_Exercise requirements_. In the data below, restate exactly the lines from the one with "CMK (Чехия)" to the final line, both included, but not the pictures.

--------------------------------------------------

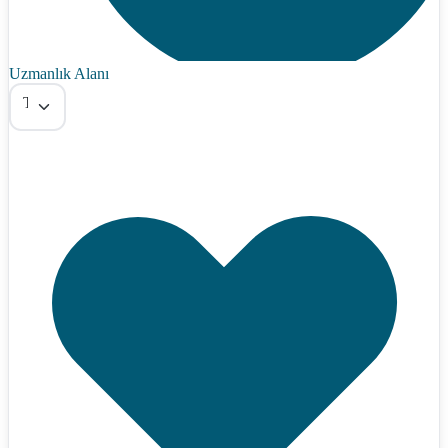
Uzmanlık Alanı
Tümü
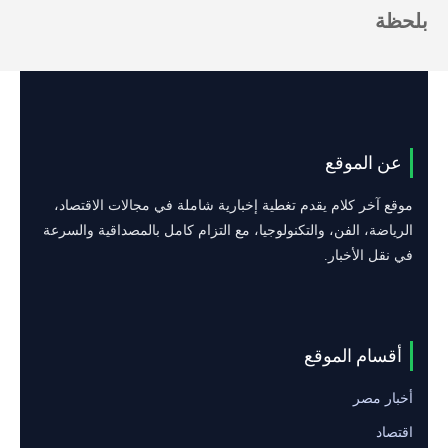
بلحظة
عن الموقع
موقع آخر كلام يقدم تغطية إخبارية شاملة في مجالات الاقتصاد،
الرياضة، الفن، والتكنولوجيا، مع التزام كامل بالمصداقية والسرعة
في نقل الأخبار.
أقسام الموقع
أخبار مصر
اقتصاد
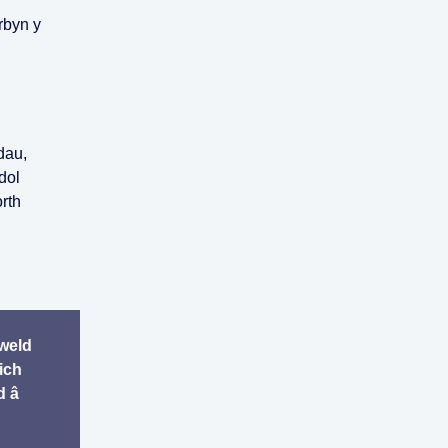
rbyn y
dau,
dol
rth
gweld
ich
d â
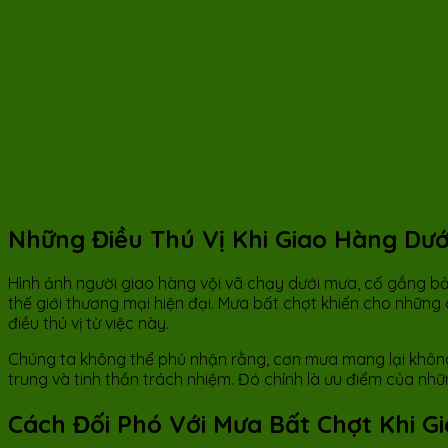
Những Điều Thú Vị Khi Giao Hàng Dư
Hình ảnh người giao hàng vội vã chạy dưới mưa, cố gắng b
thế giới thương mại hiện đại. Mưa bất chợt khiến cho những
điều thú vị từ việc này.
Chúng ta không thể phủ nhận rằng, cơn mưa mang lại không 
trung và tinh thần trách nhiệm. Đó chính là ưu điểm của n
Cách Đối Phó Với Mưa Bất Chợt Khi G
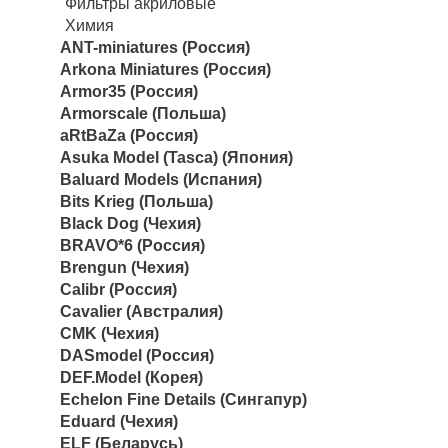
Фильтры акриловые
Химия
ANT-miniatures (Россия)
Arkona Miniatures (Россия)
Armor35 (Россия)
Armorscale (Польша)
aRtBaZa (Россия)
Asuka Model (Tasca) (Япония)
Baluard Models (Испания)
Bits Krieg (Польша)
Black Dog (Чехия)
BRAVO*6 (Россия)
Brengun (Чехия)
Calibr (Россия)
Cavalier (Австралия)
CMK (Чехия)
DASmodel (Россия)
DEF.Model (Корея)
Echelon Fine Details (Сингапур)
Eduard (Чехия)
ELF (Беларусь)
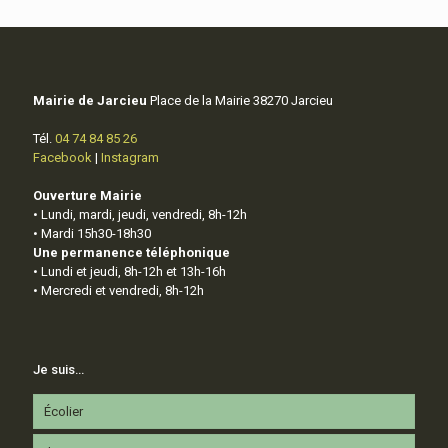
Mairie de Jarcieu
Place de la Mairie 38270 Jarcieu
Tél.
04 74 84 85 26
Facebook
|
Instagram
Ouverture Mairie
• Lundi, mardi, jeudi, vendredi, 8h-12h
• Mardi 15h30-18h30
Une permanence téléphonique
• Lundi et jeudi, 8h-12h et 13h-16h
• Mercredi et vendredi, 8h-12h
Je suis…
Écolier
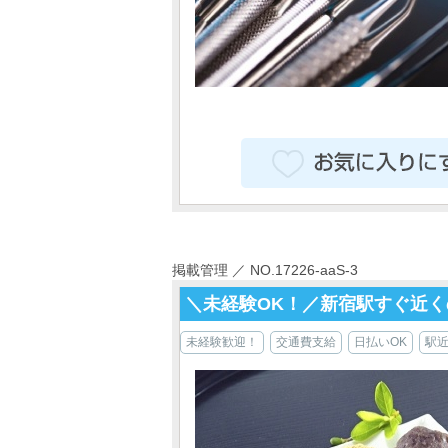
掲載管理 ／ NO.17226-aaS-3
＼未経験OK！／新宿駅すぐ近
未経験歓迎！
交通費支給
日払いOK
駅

--------------------------------------------------

_Output of the task_.
CMK (Чехия)
DASmodel (Россия)
DEF.Model (Корея)
Echelon Fine Details (Сингапур)
Eduard (Чехия)
ELF (Беларусь)
Mairie de Jarcieu
Place de la Mairie 38270 Jarcieu
Tél.
04 74 84 85 26
Facebook
|
Instagram
Ouverture Mairie
• Lundi, mardi, jeudi, vendredi, 8h-12h
• Mardi 15h30-18h30
Une permanence téléphonique
• Lundi et jeudi, 8h-12h et 13h-16h
• Mercredi et vendredi, 8h-12h
Je suis…
Écolier
掲載管理 ／ NO.17226-aaS-3
＼未経験OK！／新宿駅すぐ近
未経験歓迎！
交通費支給
日払いOK
駅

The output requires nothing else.